Call to Order at 7:40p.m. by President Tandy at the home of Valerie Leigh.

II. Reading / Distribution of the Minutes of March 8, 2010. It was moved by Luther Bradley and supported by John Corvino that the minutes of March 8, 2010, be approved as presented. Motion passed.

III. Treasurer’s Report. Sue McMillan presented the Treasurer’s Report. It was moved by Al Lewis and supported by Luther Bradley, that the treasurer’s report be approved as presented. Motion passed.

IV. President’s Report/Correspondence

President’s Report:

 President Tandy asked Councilman Brown to discuss current City Council issues and priorities including suggestions for items to be included in his comments to the entire community at the SFA May Annual Meeting. The budget and the challenge to “right size” the city along with the ever present focus on support of neighborhoods were among discussed topics. Councilman Brown introduced his chief of staff, Sidney Bogan.

V. Committee Reports:

A. New Residents/Welcoming Catherine Mayberry reported that she prepared a welcome tray of home baked treats along with SFA literature for the new home owners on Sherbourne. Ernest Thompson left a welcome card for the new neighbors on Canterbury.

B. Communications/Tattler Gail Rodwan, unable to attend the meeting, submitted a written report: She plans to produce a Tattler after receiving the following information: logistics and assignments for the annual neighborhood cleanup scheduled for May 1 and the annual May 11, membership meeting. E-mail reminders will be sent for both events as well as a post card for the Annual Meeting and outdoor signs for the meeting. Gail will also bring committee descriptions to the annual meeting. C. Sherwood Forest Association and Sherwood Forest Patrol Membership Fiscal Plan In her report to the board, Gail noted that Gordon will mail the new dues forms to all residents in advance of the annual meeting.

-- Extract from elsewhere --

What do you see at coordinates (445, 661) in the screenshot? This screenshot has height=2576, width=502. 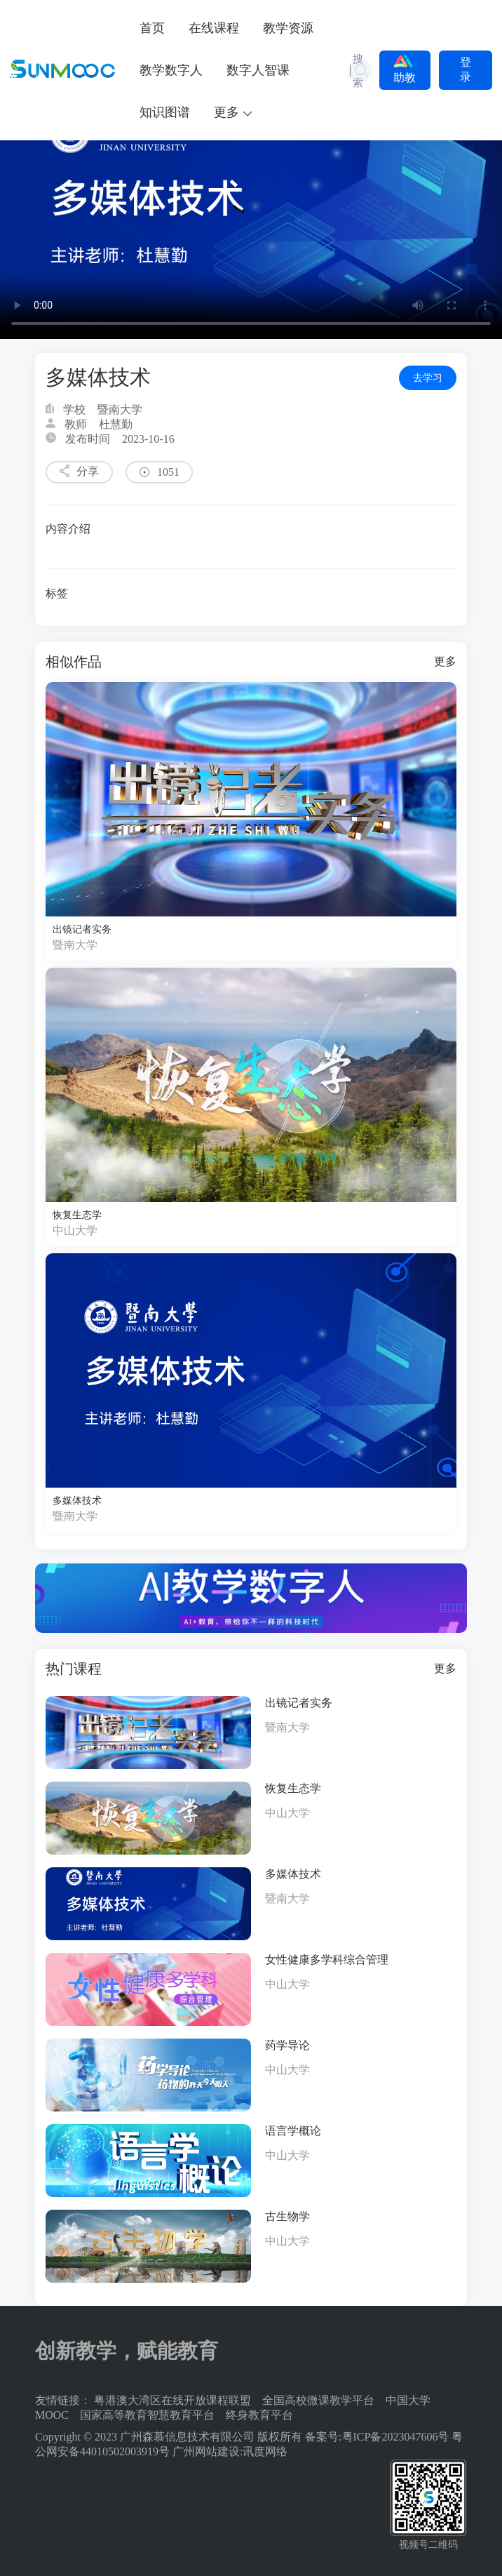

He also will email copies of the forms to everyone on the email list. Gordon plans to spend 3-4 minutes at the meeting talking about PayPal and the new dues payment system.

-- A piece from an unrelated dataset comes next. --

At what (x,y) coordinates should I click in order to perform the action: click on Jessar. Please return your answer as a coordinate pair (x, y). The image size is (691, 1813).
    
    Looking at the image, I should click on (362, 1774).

D. Real Estate/Community Representative Valerie Leigh distributed the April 2010, the listing of active, pending sale, and sold residential properties multi-listing system. The board discussed the need for an up to date SFA package of information for use by real estate and human resources personnel. Valerie, Catherine Mayberry and Kim Tandy will meet to put together a draft package to be presented at the next board meeting.

E. Property Maintenance/City Services Al Lewis reported that plans for Motor City Makeover scheduled for May 1, are in place. Logistics and tools including dumpsters, bags and gloves were discussed. Gail Rodwan will take care of event communications as outlined in her report.

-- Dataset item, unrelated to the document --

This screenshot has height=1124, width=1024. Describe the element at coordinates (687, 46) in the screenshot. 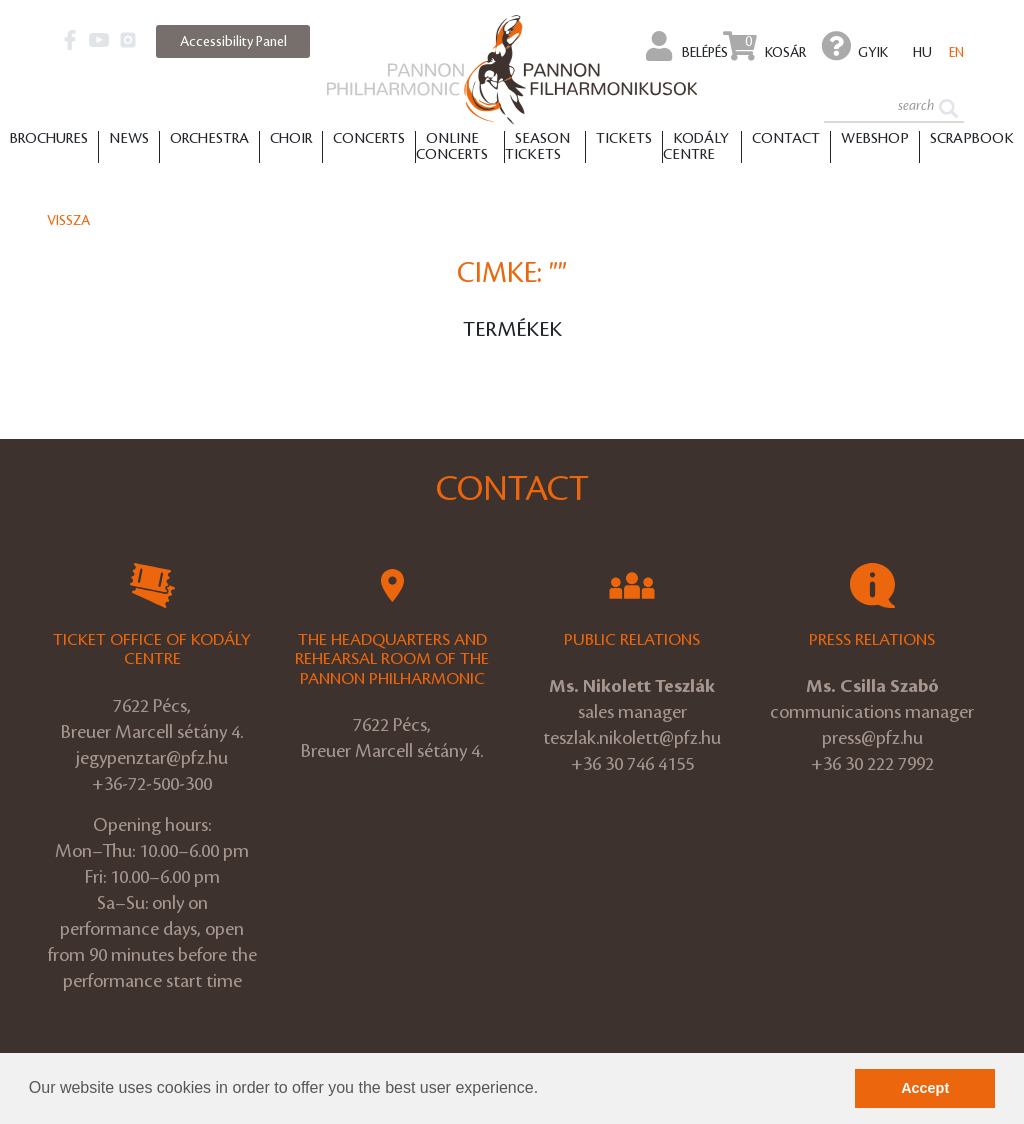 I see `Belépés` at that location.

F. Public Safety/Patrol Chair, Luther Bradley reviewed the issues and requests that were outlined in a letter to Gallagher Security. Ed, Langewicz, Operations Manager for Gallagher Security, in a letter to board member and resident manager, Lois Primas, outlined the Checking in Procedures, Responsibilities and Communication Procedures that were posted for the patrol agents working in Sherwood Forest. He explained that all agents have been informed of the changes and asked that he be informed of any other concerns or questions that we may have related to the patrol service. Changes in patrol agent activities have already been noted. Luther will send a letter to Gallagher Security letting Langewicz know that we are pleased with the services especially those of agent Della.

G. Meet and Greet/Cultural Dan Clarkson presented the agenda for the May 11, annual meeting and discussed individual task assignments. All is in order and ready for the event.

H. Parks, and Reforestation/Historic Valerie Leigh and John Corvino Ernest Thompson has asked for support from the board to purchase equipment and materials (seed, fertilizer, etc) to be used to maintain our passive parks. He will be in touch with the Greening of Detroit. The board authorized the expenditure of up to $300. Kim Tandy reported that she attend a Detroit Historic District Commission board meeting. A Home Preservation Fair is planned for April 24, 2010

VI New Business Board members were encouraged to attend Charter Commission neighborhood meetings and share information at the next board meeting.

There being no further business, the meeting was adjourned at 9:30pm.